Se trata de diez mujeres artistas que viven y trabajan en la Ciudad de México, un grupo heterogéneo en cuanto a edades y nacionalidades, maneras de resolver su día a día, incluso, formas diferentes de entender y abordar el feminismo (siendo consecuente tendría que decir los feminismos).
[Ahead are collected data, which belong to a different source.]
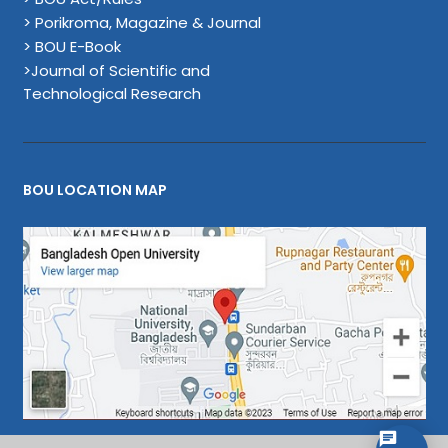
> Porikroma, Magazine & Journal
> BOU E-Book
>Journal of Scientific and
Technological Research
BOU LOCATION MAP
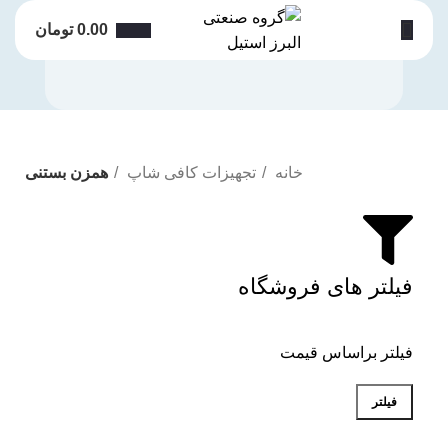
0.00
تومان
خانه
تجهیزات کافی شاپ
همزن بستنی
فیلتر های فروشگاه
فیلتر براساس قیمت
فیلتر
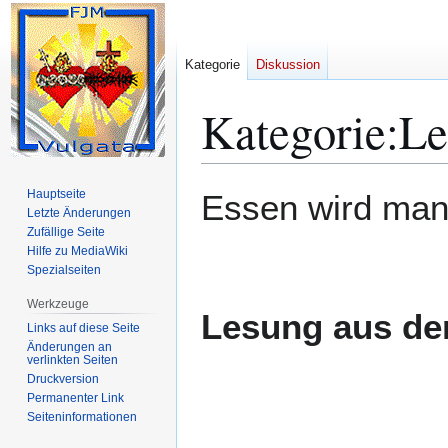
Kategorie
Diskussion
Kategorie
:
Le
Zur
Zur
Hauptseite
Essen wird man
Navigation
Suche
Letzte Änderungen
Zufällige Seite
springen
springen
Hilfe zu MediaWiki
Spezialseiten
Werkzeuge
Lesung aus de
Links auf diese Seite
Änderungen an
verlinkten Seiten
Druckversion
Permanenter Link
Seiten­­informationen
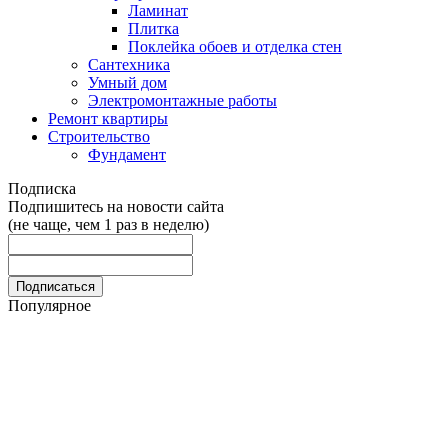
Ламинат
Плитка
Поклейка обоев и отделка стен
Сантехника
Умный дом
Электромонтажные работы
Ремонт квартиры
Строительство
Фундамент
Подписка
Подпишитесь на новости сайта
(не чаще, чем 1 раз в неделю)
Популярное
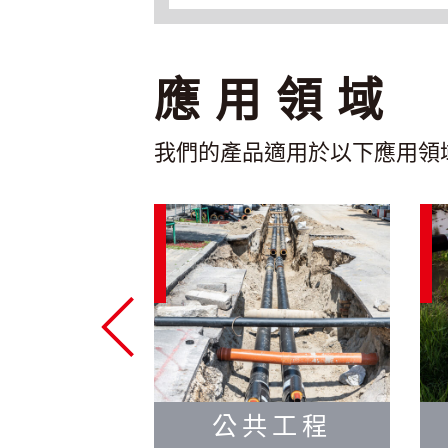
應用領域
我們的產品適用於以下應用領
公共工程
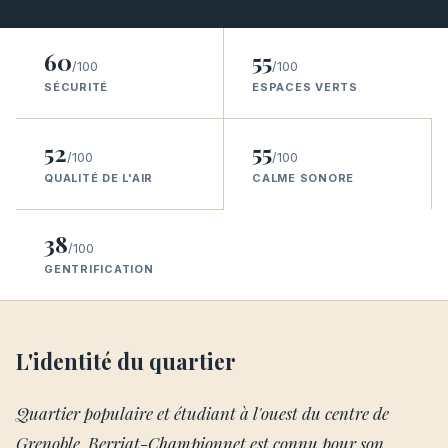
60
55
/100
/100
SÉCURITÉ
ESPACES VERTS
52
55
/100
/100
QUALITÉ DE L'AIR
CALME SONORE
38
/100
GENTRIFICATION
L'identité du quartier
Quartier populaire et étudiant à l'ouest du centre de
Grenoble, Berriat-Championnet est connu pour son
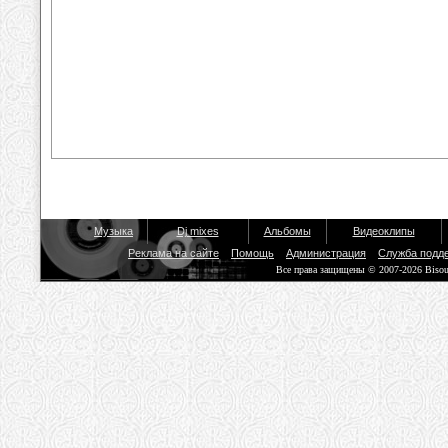
Музыка
Dj mixes
Альбомы
Видеоклипы
Реклама на сайте
Помощь
Администрация
Служба подд
Все права защищены © 2007-2026 Biso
En internet circulan tres canciones, una de música folk, un rap y una cumbia, con sus respectivos videoclips; estos son sus trabajos más visibles. Sin embargo, en su Tumblr se puede leer que la mayoría de sus apariciones, o mejor dicho, sus intervenciones performáticas han sido a espacios educativos. Sus imágenes (videos, máscaras, tarot, etcétera) son entonces dispositivos para la discusión acerca de temas como, por ejemplo, los roles de género, los cometidos de los artistas o la precariedad (laboral, pero también afectiva).

1
 

 

INVASORIX.

A diferencia de las bien conocidas Guerilla Girls, que usan máscaras de gorilas y los nombres de artistas mujeres del pasado, y que con ello buscan señalar la falta de presencia femenina en el mundo del arte, Invasorix porta en sus videos y presentaciones máscaras que muestran los rostros de otras mujeres, éstas son sus amigas imaginarias: pensadoras, escritoras, cantantes, poetisas, filósofas, curanderas, personajes salidos de novelas con quienes dialogan a través de sus escritos y a quienes de esta manera mantienen vivas; el enfoque y las intenciones son otras.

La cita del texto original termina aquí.